Extended Data Fig. 7. T_reg cell-specific Notch4 deletion rescues chronic allergic airway inflammation.

a, Scheme for the chronic airway inflammation mouse protocol b, Representative Sirius-Red-stained sections of lung tissues isolated from Foxp3^YFPCre or Foxp3^YFPCreNotch4^Δ/Δ mice segregated into PBS, OVA or OVA+UFP-treated groups (200X magnification). c, Collagen disposition measurement in the respective lung tissues. d, AHR in the respective mouse groups in response to methacholine. e,f, absolute numbers of lung CD4⁺ T cells and eosinophils. g,h, IL-4, IL-13, and IL-17 expression in lung Foxp3⁺CD4⁺ T_reg (g) and Foxp3^–CD4⁺T_eff cells (h). i, Serum OVA-specific IgE titers in the respective groups. Each symbol represents an independent sample. Error bars indicate SEM. Statistical tests: two-way ANOVA with Sidak’s post hoc analysis (c-h). *P<0.05, ****P<0.0001. Data representative of two or three independent experiments. n=5 mice per group.

Extended Data Fig. 8. Notch receptor expression in human T_reg and T_eff cells.
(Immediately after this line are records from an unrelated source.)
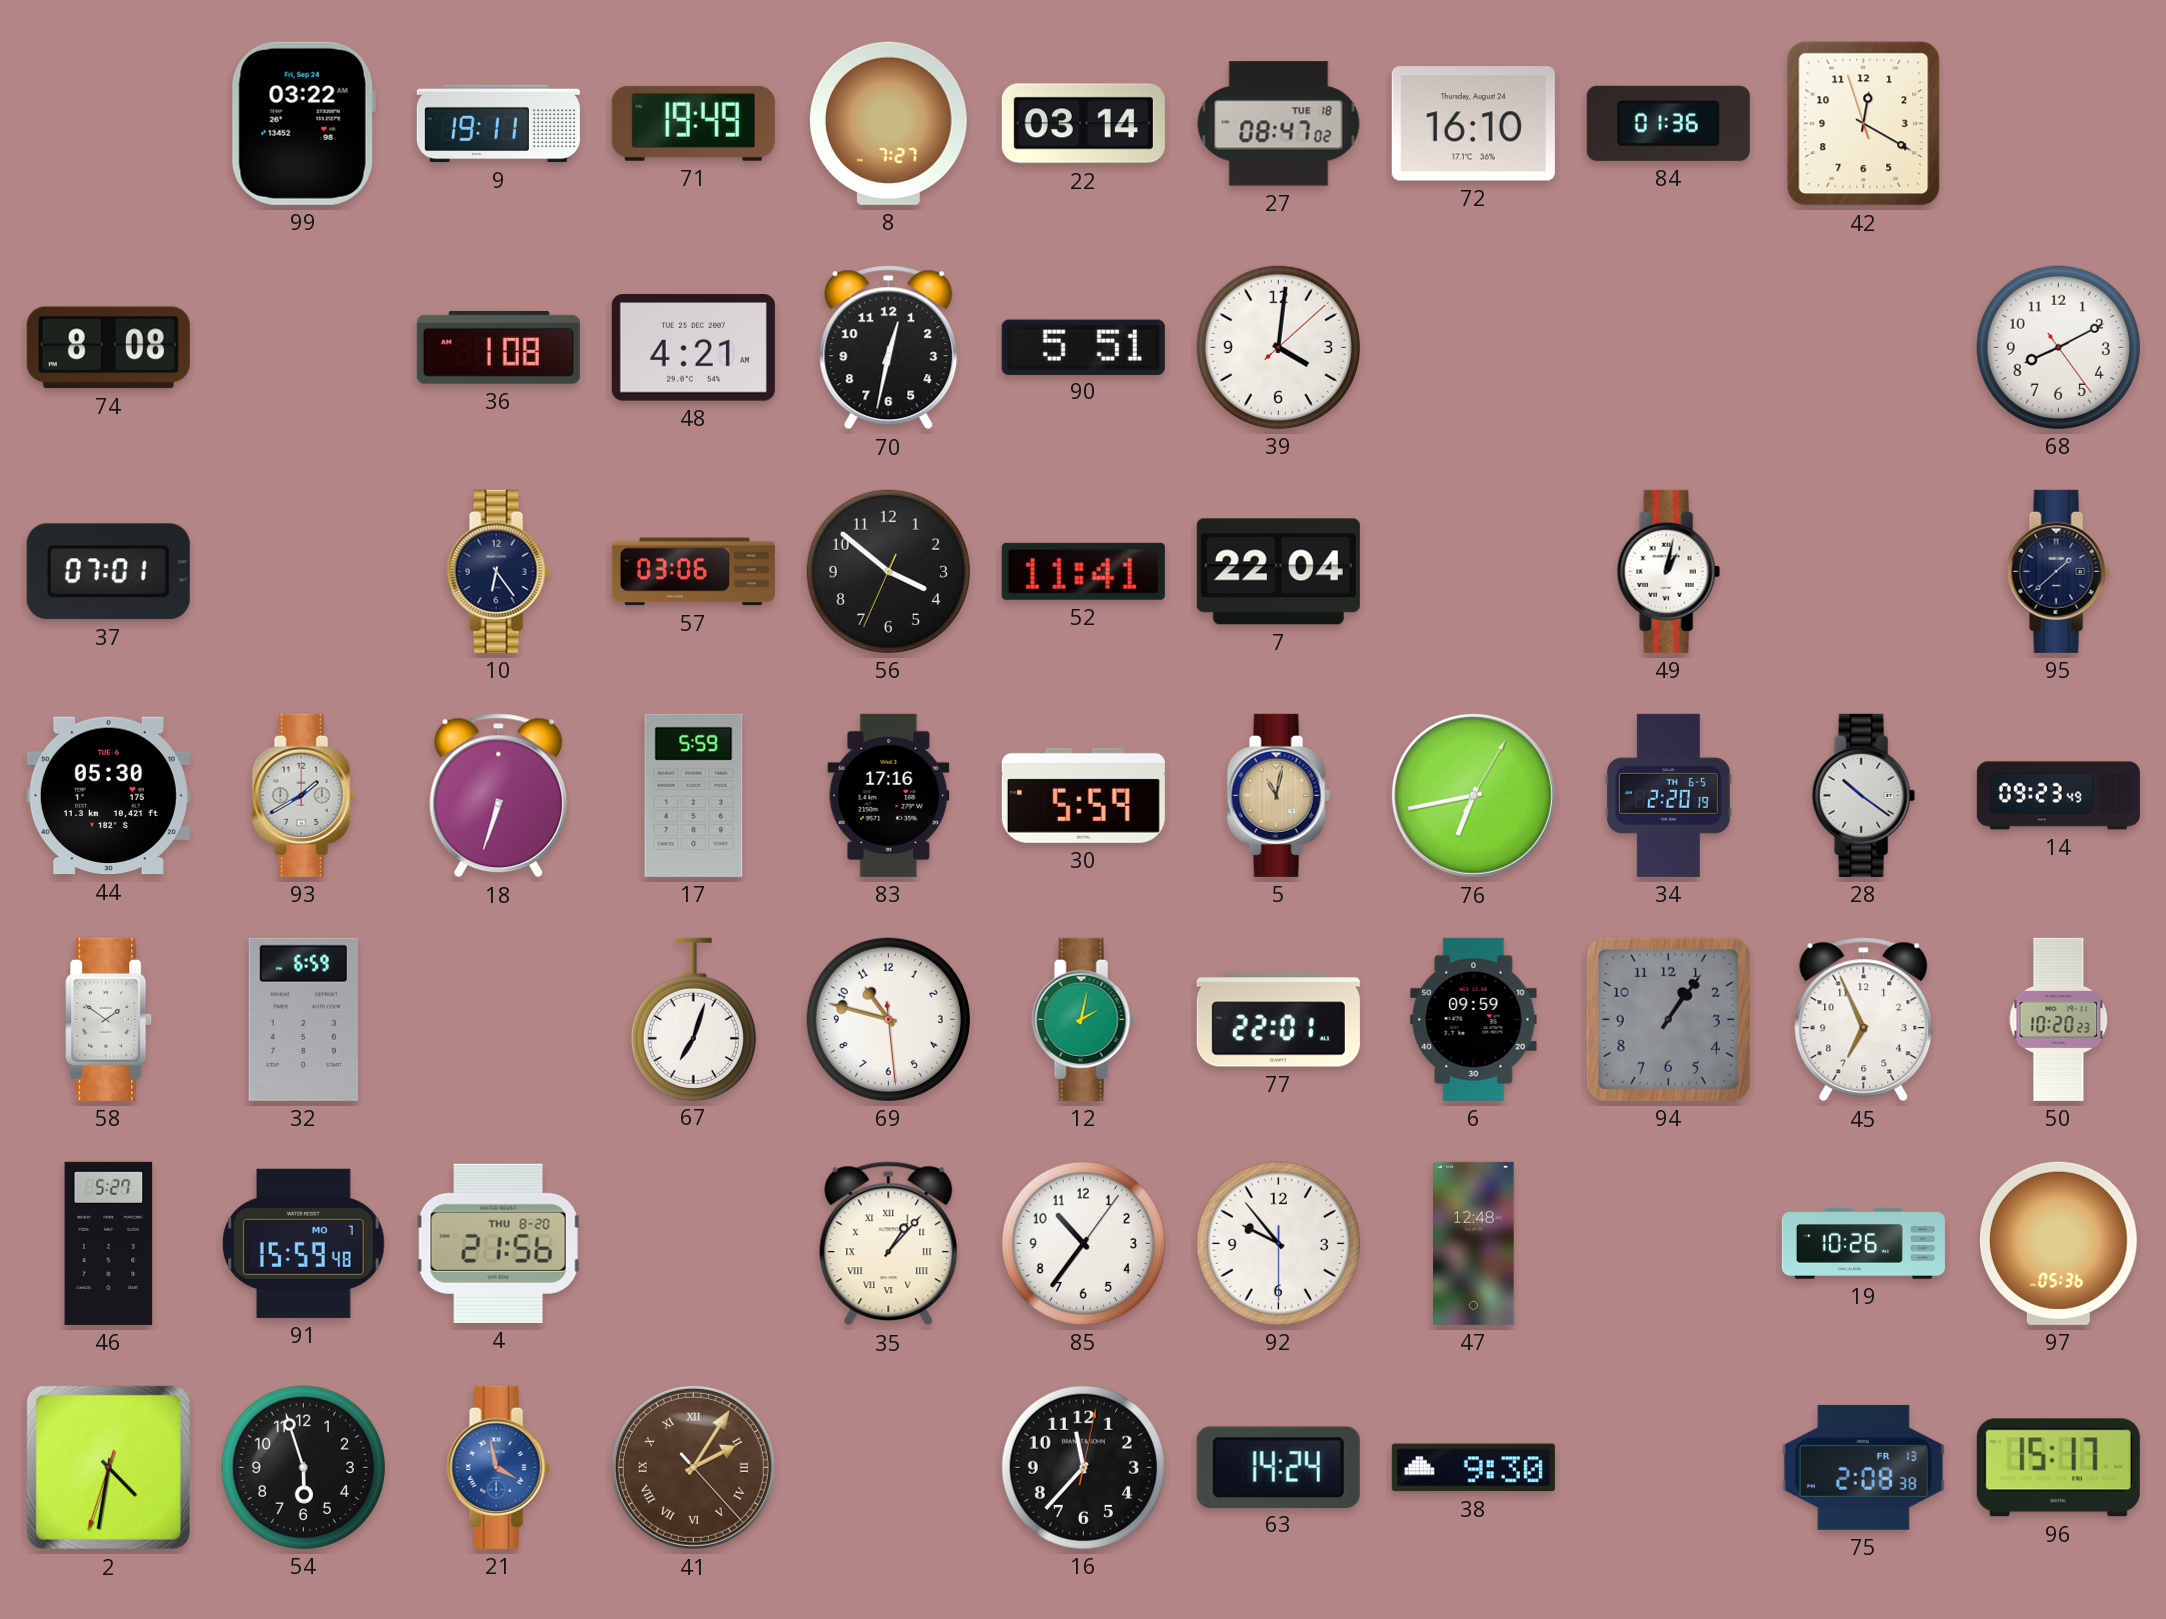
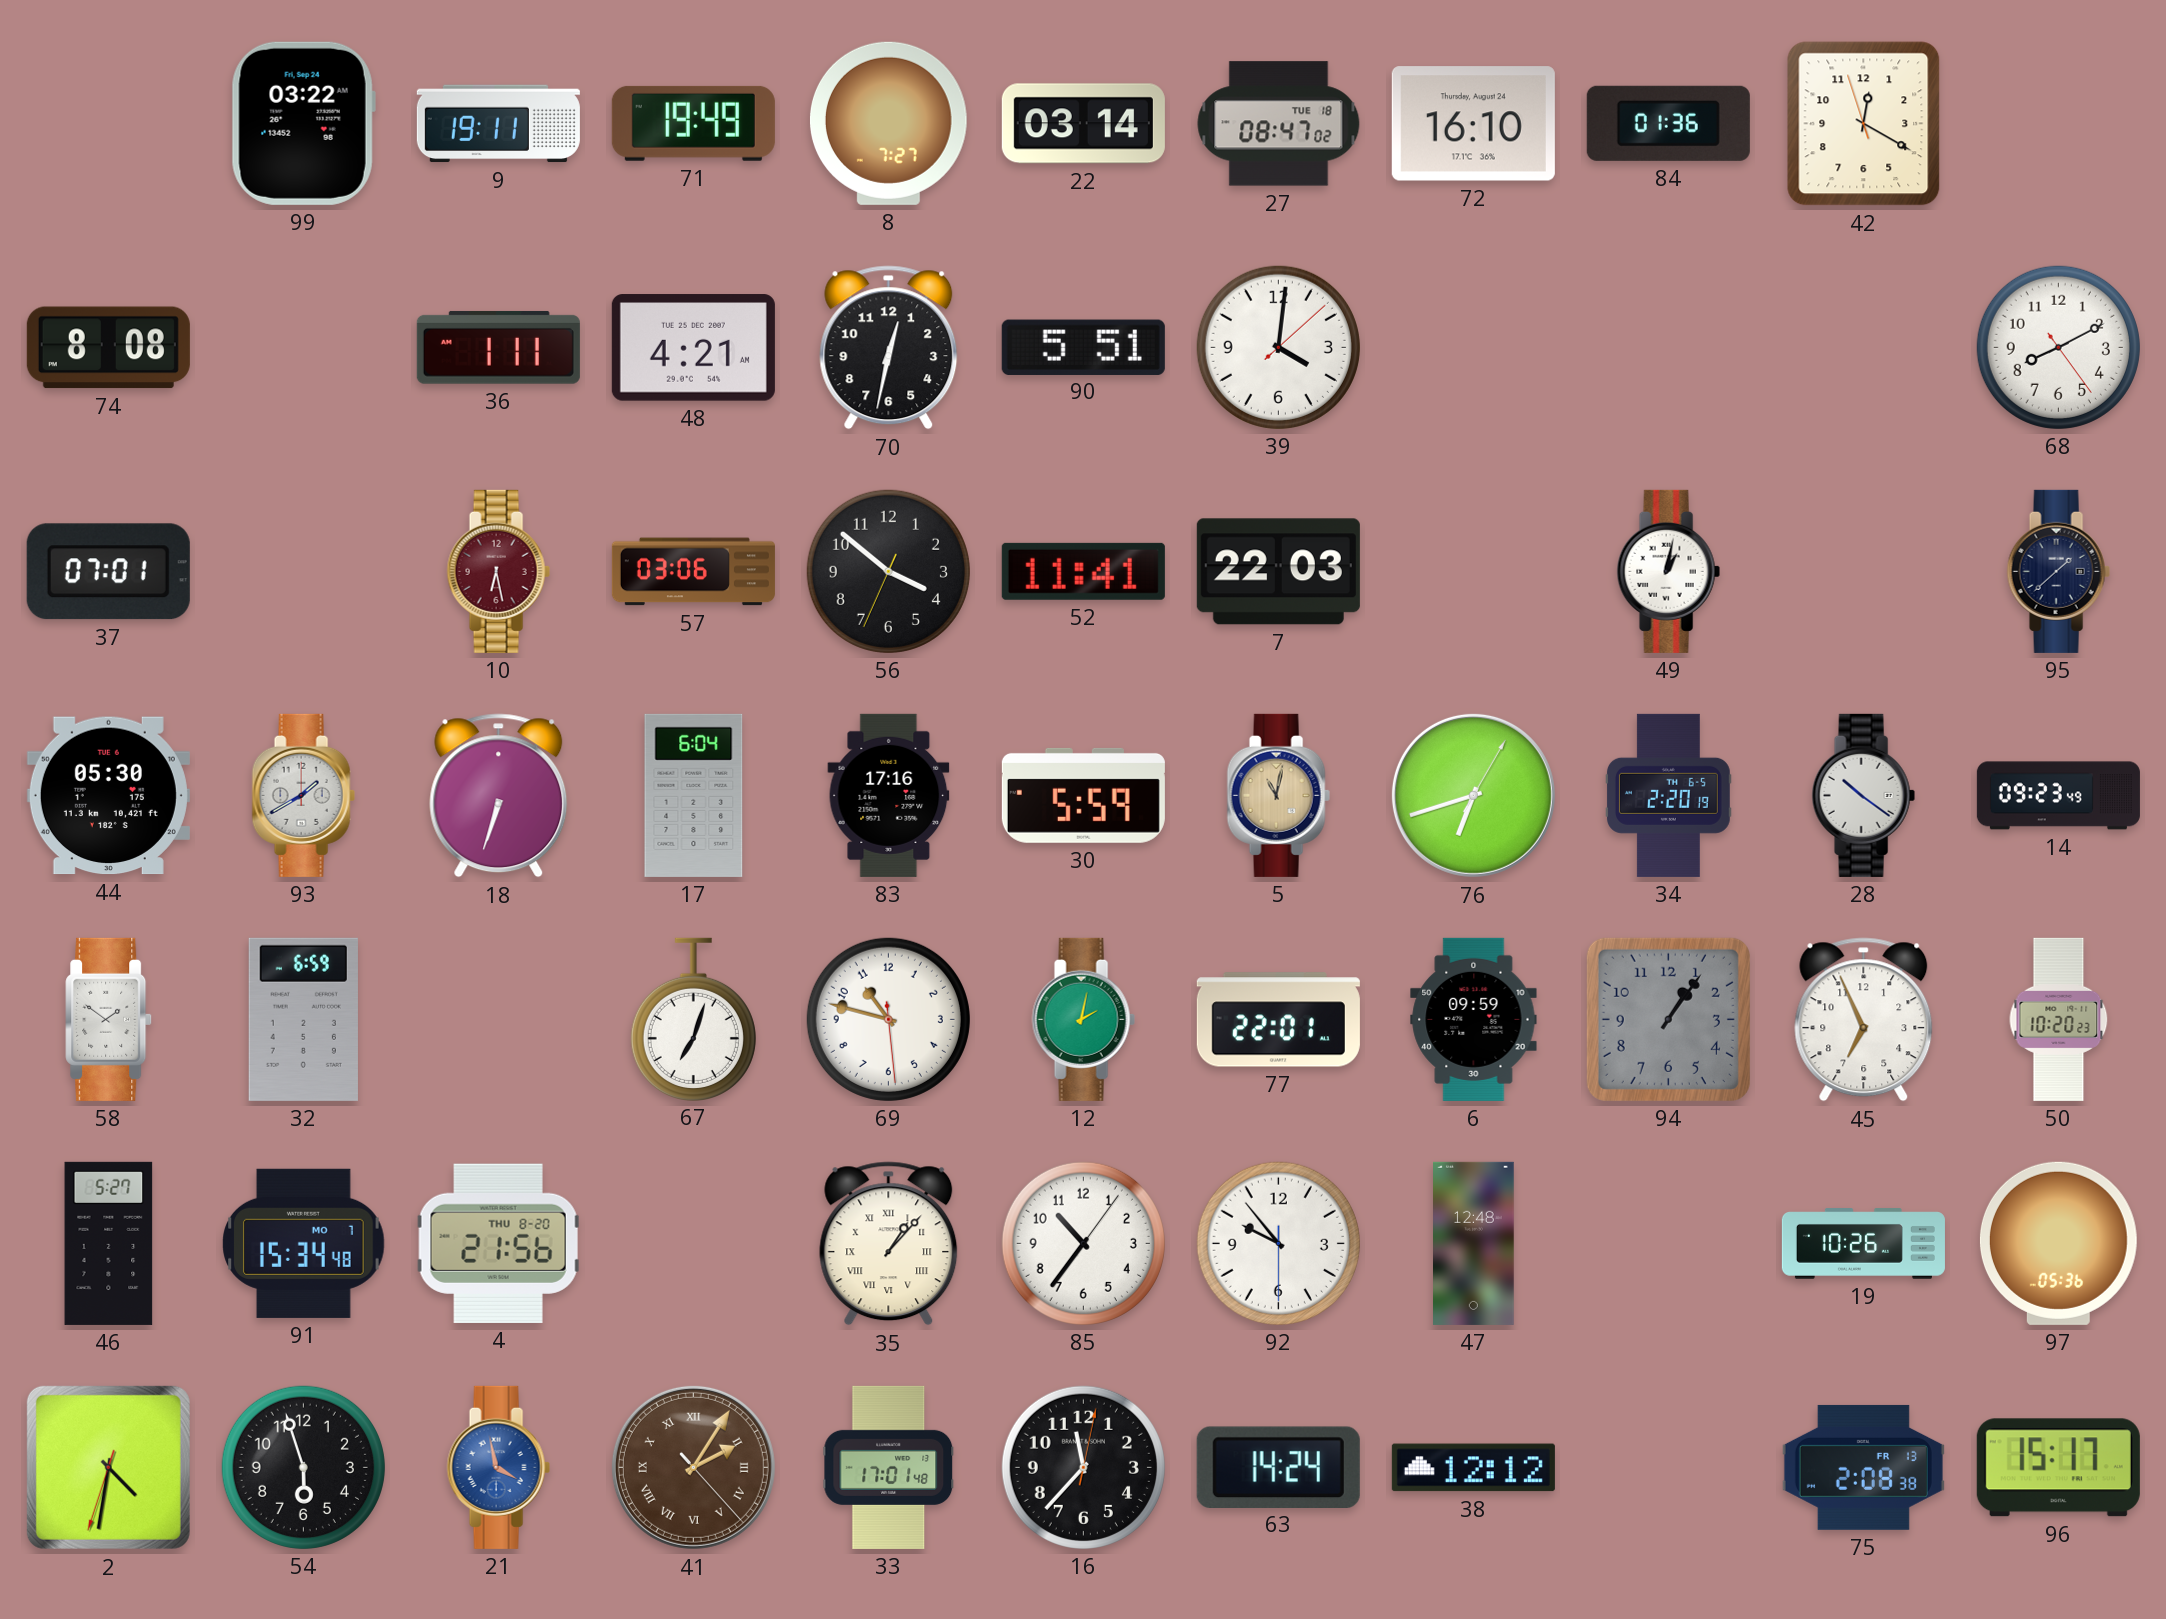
36: 1:08 -> 1:11
10: 6:24 -> 6:28
10 dial: navy -> burgundy
7: 22:04 -> 22:03
17: 5:59 -> 6:04
76: 6:43 -> 6:42
91: 15:59 -> 15:34
33: none -> 17:01
38: 9:30 -> 12:12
a,b, Flow cytometric analysis, cell frequencies and mean fluorescence intensity (MFI) of Notch1, 2 and 3 expression in peripheral blood T_reg cells (a) and T_eff cells (b) of control and asthmatic subjects, the latter segregated for asthma severity (control n=22, M.P n= 15, Mod n= 16. S.P n=11). c, Flow cytometric analysis and cell frequencies of Notch4 peripheral blood T_reg cells of healthy control, food allergy (FA), eczema and FA+eczema (Control n=37, FA n= 28, Eczema n=10 and FA+Eczema n=20) d, Serum GDF15 concentrations in asthmatic subjects plotted as a function of Notch4 expression on circulating T_reg cells (n=73) e, Cell frequencies of Notch4 expression in peripheral blood T_reg cells in healthy subjects, allergic and non-allergic asthmatics (control = 56, non-allergic n=21, allergic n=85). Error bars indicate SEM. Statistical tests: One-way ANOVA with Dunnett’s post hoc analysis. (a-c,e); simple regression analysis (d). ***P<0.001, ****P<0.0001. Data representative of two or three independent experiments.